Image registration nrrd files appear to be scaled differently despite adjusting scaling

I have been using 3D Slicer for rigid registration of two nrrd volumes. The first is an STL file that I have rasterized into an nrrd file within Slicer, this is the fixed image. The second nrrd file, moving image, has been resampled to match the fixed image file in Python. When I open the two files, the fixed image has image spacing units already encoded in Slicer. The moving image has the default of 1 which I set to match the spacing units of the fixed image. This has generally been fine for my registration workflow but for some files I have noticed the fixed image seems to still have features larger then the moving image even after adjusting the image spacing. Is there a way to fix this automatically in Slicer or Python?

Example included below. The overlay is the fixed image which seems to have image features much larger then what’s in the moving image.

image

Rigid image registration will not change the size of the objects. It will resample our volume to that reference volume (so spacing change change from 1,1,1 to 2,2,2 if that’s the spacing of the reference volume), but this will not result in size change.

If you need scaling you need to to use similarity transform (rigid + uniform scaling).

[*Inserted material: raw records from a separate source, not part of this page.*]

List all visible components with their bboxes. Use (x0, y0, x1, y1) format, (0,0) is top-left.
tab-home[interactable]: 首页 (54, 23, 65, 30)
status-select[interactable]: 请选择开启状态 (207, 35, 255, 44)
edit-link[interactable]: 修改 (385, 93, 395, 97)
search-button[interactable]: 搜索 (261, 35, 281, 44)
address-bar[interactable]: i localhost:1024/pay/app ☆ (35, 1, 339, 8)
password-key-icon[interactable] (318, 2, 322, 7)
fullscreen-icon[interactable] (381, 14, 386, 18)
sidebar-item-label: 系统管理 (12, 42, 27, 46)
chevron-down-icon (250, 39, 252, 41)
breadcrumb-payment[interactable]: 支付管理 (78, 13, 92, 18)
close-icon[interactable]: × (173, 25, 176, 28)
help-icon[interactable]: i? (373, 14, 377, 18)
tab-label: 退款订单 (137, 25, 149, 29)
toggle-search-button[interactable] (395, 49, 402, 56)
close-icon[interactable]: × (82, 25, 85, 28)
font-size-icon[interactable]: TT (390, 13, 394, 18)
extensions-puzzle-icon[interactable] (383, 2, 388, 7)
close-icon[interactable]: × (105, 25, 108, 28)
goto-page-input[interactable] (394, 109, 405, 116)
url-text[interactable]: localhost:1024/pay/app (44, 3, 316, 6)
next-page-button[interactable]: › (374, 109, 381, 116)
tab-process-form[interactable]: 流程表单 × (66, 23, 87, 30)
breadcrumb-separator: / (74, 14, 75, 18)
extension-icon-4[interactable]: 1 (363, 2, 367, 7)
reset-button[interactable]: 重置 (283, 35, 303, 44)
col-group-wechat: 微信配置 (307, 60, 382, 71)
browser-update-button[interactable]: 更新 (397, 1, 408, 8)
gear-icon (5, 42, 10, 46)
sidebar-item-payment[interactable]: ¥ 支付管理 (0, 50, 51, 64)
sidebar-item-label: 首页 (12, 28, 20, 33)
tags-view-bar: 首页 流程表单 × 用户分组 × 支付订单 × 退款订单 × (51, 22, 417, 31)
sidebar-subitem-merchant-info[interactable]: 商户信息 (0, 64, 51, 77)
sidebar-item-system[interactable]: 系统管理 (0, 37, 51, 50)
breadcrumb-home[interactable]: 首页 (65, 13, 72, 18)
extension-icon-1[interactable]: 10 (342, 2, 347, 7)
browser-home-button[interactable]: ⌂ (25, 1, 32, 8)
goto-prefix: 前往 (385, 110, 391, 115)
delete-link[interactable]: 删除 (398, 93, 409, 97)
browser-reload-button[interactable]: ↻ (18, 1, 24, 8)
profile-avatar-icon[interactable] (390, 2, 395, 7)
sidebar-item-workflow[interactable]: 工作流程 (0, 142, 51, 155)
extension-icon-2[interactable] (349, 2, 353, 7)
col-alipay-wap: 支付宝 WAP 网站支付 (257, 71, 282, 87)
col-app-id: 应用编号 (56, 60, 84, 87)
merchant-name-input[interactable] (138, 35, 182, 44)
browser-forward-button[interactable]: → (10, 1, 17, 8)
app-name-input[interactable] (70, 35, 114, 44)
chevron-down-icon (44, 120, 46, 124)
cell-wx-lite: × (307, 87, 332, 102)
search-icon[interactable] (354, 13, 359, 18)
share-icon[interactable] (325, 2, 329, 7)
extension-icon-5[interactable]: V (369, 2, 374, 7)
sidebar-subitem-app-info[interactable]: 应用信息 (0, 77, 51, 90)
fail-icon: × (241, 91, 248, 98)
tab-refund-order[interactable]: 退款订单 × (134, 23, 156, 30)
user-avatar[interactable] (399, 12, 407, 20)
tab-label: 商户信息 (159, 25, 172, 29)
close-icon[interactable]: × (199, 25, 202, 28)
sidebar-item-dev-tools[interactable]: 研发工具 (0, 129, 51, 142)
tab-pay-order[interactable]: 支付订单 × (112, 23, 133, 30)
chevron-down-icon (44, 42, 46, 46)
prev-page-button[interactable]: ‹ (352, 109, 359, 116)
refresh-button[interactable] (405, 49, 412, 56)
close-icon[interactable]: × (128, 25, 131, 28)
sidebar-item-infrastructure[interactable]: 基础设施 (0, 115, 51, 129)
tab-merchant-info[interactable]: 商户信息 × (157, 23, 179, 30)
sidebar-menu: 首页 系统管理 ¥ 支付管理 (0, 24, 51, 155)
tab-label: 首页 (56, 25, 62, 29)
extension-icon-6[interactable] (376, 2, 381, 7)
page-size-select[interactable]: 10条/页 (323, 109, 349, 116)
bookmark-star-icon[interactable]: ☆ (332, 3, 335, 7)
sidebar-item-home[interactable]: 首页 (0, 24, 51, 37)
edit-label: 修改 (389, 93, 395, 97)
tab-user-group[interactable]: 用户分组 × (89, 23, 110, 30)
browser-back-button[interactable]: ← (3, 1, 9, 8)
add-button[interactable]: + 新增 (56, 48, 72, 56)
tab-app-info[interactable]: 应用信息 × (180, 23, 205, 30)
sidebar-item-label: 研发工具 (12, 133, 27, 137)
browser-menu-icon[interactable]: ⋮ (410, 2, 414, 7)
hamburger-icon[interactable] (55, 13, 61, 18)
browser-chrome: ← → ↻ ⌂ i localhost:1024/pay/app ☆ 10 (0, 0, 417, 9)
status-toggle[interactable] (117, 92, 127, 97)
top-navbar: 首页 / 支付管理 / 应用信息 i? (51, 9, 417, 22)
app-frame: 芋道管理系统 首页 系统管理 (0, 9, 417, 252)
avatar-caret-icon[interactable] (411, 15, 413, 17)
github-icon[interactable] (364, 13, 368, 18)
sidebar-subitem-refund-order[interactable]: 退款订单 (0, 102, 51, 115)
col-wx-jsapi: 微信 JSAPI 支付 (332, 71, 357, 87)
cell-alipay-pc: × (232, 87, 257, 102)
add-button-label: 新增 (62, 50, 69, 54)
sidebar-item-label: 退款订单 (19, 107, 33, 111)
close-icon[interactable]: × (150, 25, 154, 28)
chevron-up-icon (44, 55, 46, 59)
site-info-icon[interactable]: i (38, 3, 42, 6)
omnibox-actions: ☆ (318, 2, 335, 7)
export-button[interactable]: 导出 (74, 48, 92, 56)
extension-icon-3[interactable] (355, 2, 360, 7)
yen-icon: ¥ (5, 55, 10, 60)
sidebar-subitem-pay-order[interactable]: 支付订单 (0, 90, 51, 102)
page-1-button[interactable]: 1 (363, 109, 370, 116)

I have tried using the Rigid + Scale 7 DOF option but I find the result to look the same. The moving image did not appear to scale to have similar feature size to the fixed image.

Better to provide more context,

The fixed image is an STL file that I had submitted for 3D printing. The moving image is image that I had scanned in microCT. I have tried using landmark registration and used both the rigid registration and the similarity registration. This results in the plates you see in the top and bottom of the image having an incorrect contour and scaling. I am not sure why the STL file and the microCT images do not align as well as they should.

image

For any type of image registration to work well, image contents needs to similar in both moving and reference image. In your screenshot above, there is a circular object in one of the image, which I don’t think exists in the other? (it is a bit hard to tell).

Also, the initial alignment matters. Are both images, more or less similarly oriented initially? Most image registration methods will work fine if the images are rotated only a few degrees, but will have hard time matching extreme differences in rotation of the objects.

Yes that is a bore from the microCT that was not removed from the registration so that may be confounding the results a bit.

I have gotten a strong initial alignment with landmark registration, but this seems to change the plates at the top and bottom of the image. This issue is not apparent in all of my images however.

Rasterized STL file will have no intensity information to help the registration. You will be better of using masks for registration. And use a metric that’s more relevant to register binary images (such as this ITK: itk::MatchCardinalityImageToImageMetric< TFixedImage, TMovingImage > Class Template Reference)

A mask of the microCT image? I had decided against it as to not introduce errors from the segmentation process, such as noise that could alter the contour.